Carry-forward (catch-up) concessional contributions
Super can be a powerful investment vehicle. When leveraged appropriately, it can help individuals and couples accumulate sufficient wealth during their working life to support their targeted lifestyle during retirement.
However, the ability to accumulate wealth inside of super—sufficient or otherwise—is often linked to employment. For example, Super Guarantee contributions made by employers for eligible employees, and the income derived from employment by employees, which is then used to make personal contributions.
Because of this, super as an investment structure, and the accumulation of wealth inside it, can often tend to favour those of us with a continuity of income. For example, individuals who work casual or part-time, take time out of work (eg to raise a family or take a career break/sabbatical), or have ‘lumpy’ income (eg a small business owner), may experience periods where no or limited contributions are made to their super account.

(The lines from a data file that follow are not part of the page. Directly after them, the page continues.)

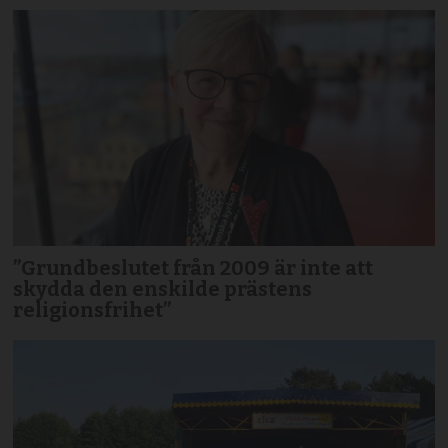
”Grundbeslutet från 2009 är inte att
skydda den enskilde prästens
religionsfrihet”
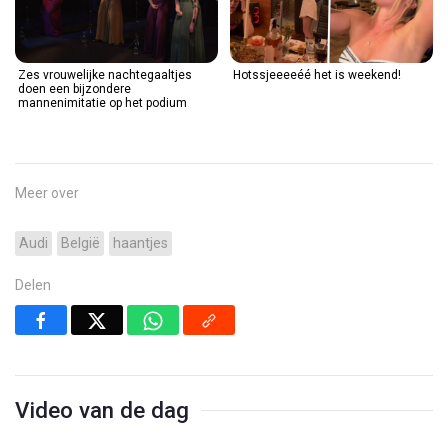
Zes vrouwelijke nachtegaaltjes
Hotssjeeeeéé het is weekend!
doen een bijzondere
mannenimitatie op het podium
Meer over
Audi
België
haantjes
Delen
Video van de dag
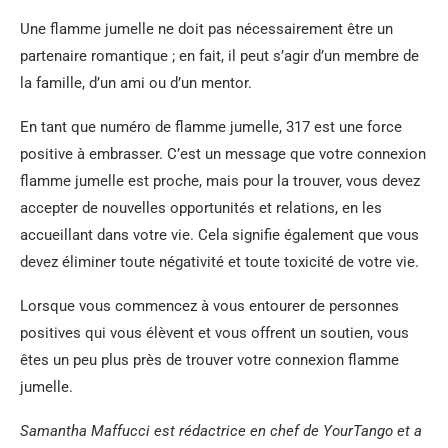
Une flamme jumelle ne doit pas nécessairement être un
partenaire romantique ; en fait, il peut s’agir d’un membre de
la famille, d’un ami ou d’un mentor.
En tant que numéro de flamme jumelle, 317 est une force
positive à embrasser. C’est un message que votre connexion
flamme jumelle est proche, mais pour la trouver, vous devez
accepter de nouvelles opportunités et relations, en les
accueillant dans votre vie. Cela signifie également que vous
devez éliminer toute négativité et toute toxicité de votre vie.
Lorsque vous commencez à vous entourer de personnes
positives qui vous élèvent et vous offrent un soutien, vous
êtes un peu plus près de trouver votre connexion flamme
jumelle.
Samantha Maffucci est rédactrice en chef de YourTango et a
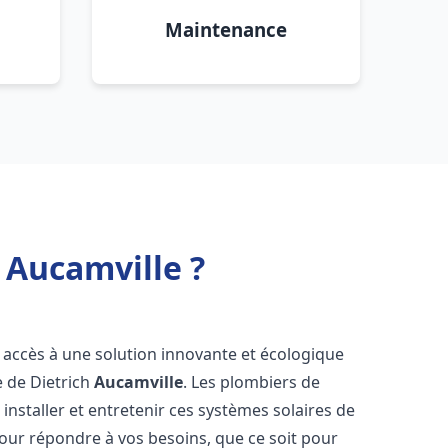
Maintenance
 Aucamville ?
t accès à une solution innovante et écologique
e de Dietrich
Aucamville
. Les plombiers de
nstaller et entretenir ces systèmes solaires de
ur répondre à vos besoins, que ce soit pour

This can have a knock-on effect. For example, time, contributions, returns, and fees can impact an individual’s super account balance come retirement—and their subsequent retirement income (and outcome).
In light of the above, from 1 July 2018, a carry-forward provision has applied for concessional contribution caps. This provision aims to give individuals an opportunity to ‘catch-up’ concessional contributions, if they have the capacity and wish to do so. As a reminder on concessional contributions:
A concessional contribution refers to a contribution that can be claimed as a tax deduction by the contributor, which can encompass mandatory (including Super Guarantee) and voluntary (including salary sacrifice) employer contributions, as well as personal deductible contributions.
For the 2021-22 financial year, the annual concessional contributions cap limit is $27,500 (previously $25,000). This cap limit is subject to indexation, but may not increase each year—indexed annually with Average Weekly Ordinary Time Earnings (AWOTE) and rounded down to the nearest $2,500.
With the above in mind, below are some of the finer details relating to the carry-forward provision:
Overview. An individual can carry forward any unused concessional contribution cap amounts on a rolling basis for a period of up to five years. However, amounts not utilised after five years expire.
Commencement date. The first year in which an individual was able to make additional concessional contributions by applying their unused concessional contributions cap amounts was the 2019-20 financial year.
Criteria to qualify (and contribute). An individual must
be under age 67, or between age 67 and 74 and meet (or be exempt from) the work test
have unused concessional contributions cap amounts from one or more of the previous five financial years (commencing from the 2018-19 financial year)
have a total super balance less than $500,000 immediately preceding the start of the financial year in which they make additional concessional contributions, ie at the end of 30 June of the previous financial year. Please note: Once their total super balance exceeds $500,000, the annual concessional contribution cap will still apply, however, the carry-forward provision will no longer be available for use (unless their total super balance falls below $500,000*).
Important consideration. Before an individual proceeds with this provision, it’s important for them to consider seeking professional advice to assess the appropriateness of this provision. For example, an individual with a high income may be subject to Division 293 tax on additional concessional contributions made under this provision, where their income for Division 293 purposes exceeds $250,000.